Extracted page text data
__________________________________________________

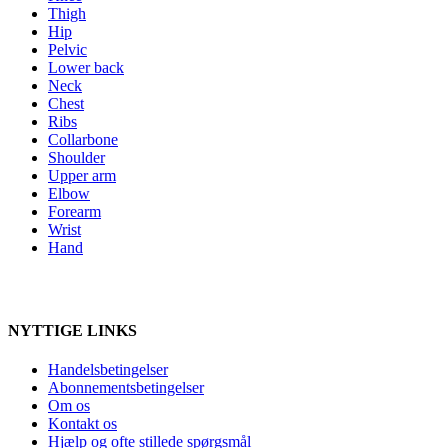
Thigh
Hip
Pelvic
Lower back
Neck
Chest
Ribs
Collarbone
Shoulder
Upper arm
Elbow
Forearm
Wrist
Hand
NYTTIGE LINKS
Handelsbetingelser
Abonnementsbetingelser
Om os
Kontakt os
Hjælp og ofte stillede spørgsmål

__________________________________________________

§ **Exercise**
Output every record verbatim, excluding any picture it contains.

§ **Reply to the exercise**
Thigh
Hip
Pelvic
Lower back
Neck
Chest
Ribs
Collarbone
Shoulder
Upper arm
Elbow
Forearm
Wrist
Hand
NYTTIGE LINKS
Handelsbetingelser
Abonnementsbetingelser
Om os
Kontakt os
Hjælp og ofte stillede spørgsmål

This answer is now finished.